The U.S. made use of Confederate Negroes as auxiliaries here. General Morrell was approached by two indignant women upset by blacks carrying guns. Morrell was completely unsympathetic to their complaints.
It was also the home base for the company led by Captain Hubert Rhodes. At the end of 1943, Rhodes was ordered to stage a raid due east to put the Confederate military off-balance and to demonstrate to the Confederate population that their Government could no longer protect them. He assembled command cars, half tracks and guerrilla-style pick-ups with machine guns in their beds for a lightning strike. His company shot up any vehicles on the road as they advanced and then shot up the towns of High Shoals, Good Hope and Apalachee. In between Good Hope and Apalachee, they encountered and destroyed a platoon of Mexican troops chasing black guerrillas. Past Apalachee, the company was stalled by a Confederate barrel which destroyed several U.S. vehicles before it, in turn, was destroyed by infantrymen with grenades.

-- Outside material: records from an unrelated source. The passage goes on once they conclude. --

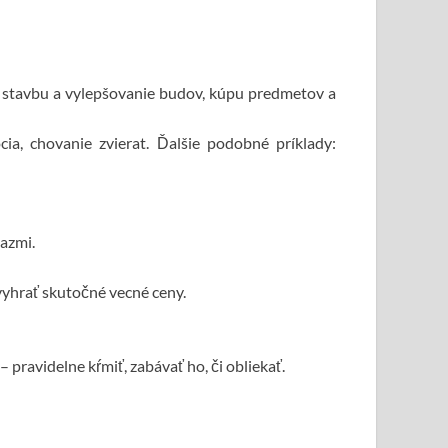
a stavbu a vylepšovanie budov, kúpu predmetov a
cia, chovanie zvierat. Ďalšie podobné príklady:
iazmi.
vyhrať skutočné vecné ceny.
– pravidelne kŕmiť, zabávať ho, či obliekať.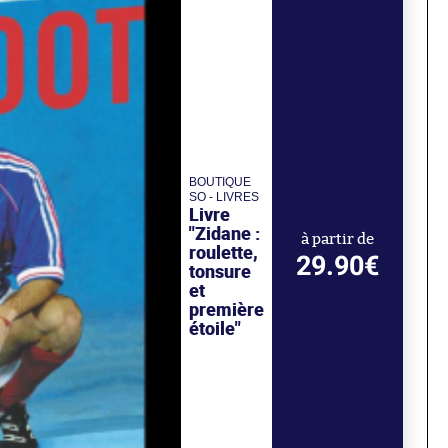
BOUTIQUE
SO - LIVRES
Livre
"Zidane :
à partir de
roulette,
29.90€
tonsure
et
première
étoile"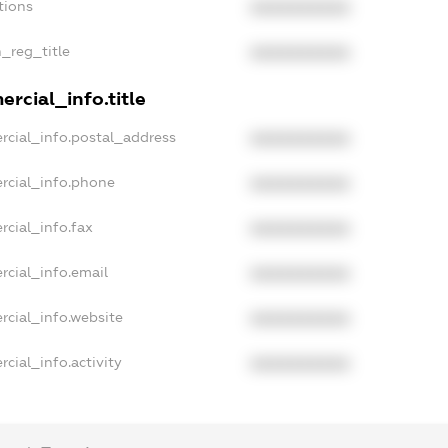
tions
XXXXXXXXXX
n_reg_title
XXXXXXXXXX
rcial_info.title
rcial_info.postal_address
XXXXXXXXXX
rcial_info.phone
XXXXXXXXXX
rcial_info.fax
XXXXXXXXXX
rcial_info.email
XXXXXXXXXX
rcial_info.website
XXXXXXXXXX
cial_info.activity
XXXXXXXXXX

Nevertheless, senior U.S. officers considered it such a success that they ordered a second raid with a larger force several weeks later. Sergeant Chester Martin was concerned when they once again headed east to High Shoals, Good Hope and Apalachee because the U.S. was repeating itself. His fears proved justified when the U.S. column was ambushed in a pine woods on the way to Apalachee. After fighting free, the U.S. forces took out their anger on Apalachee and then headed due east cross-country rather than following the road south-east. While in the open, they were attacked by Confederate Mules which halted them for an hour.
However, after taking care of the wounded and burying the dead, Rhodes ordered the advance to continue and took a Confederate ambush by surprise from behind. The U.S. raid also destroyed the small towns of Stephens and Hutchings which guarded the approach to the much larger town of Lexington. Lexington caused more difficulties because the town militia had a couple of Great War three-inch field guns but they were unable to prevent the U.S. forces from heavily damaging the town.
While more expensive than the first raid, it was also deemed a success. As Lieutenant Boris Lavochkin cold bloodily explained "they paid more than we did and we can afford it better than they can".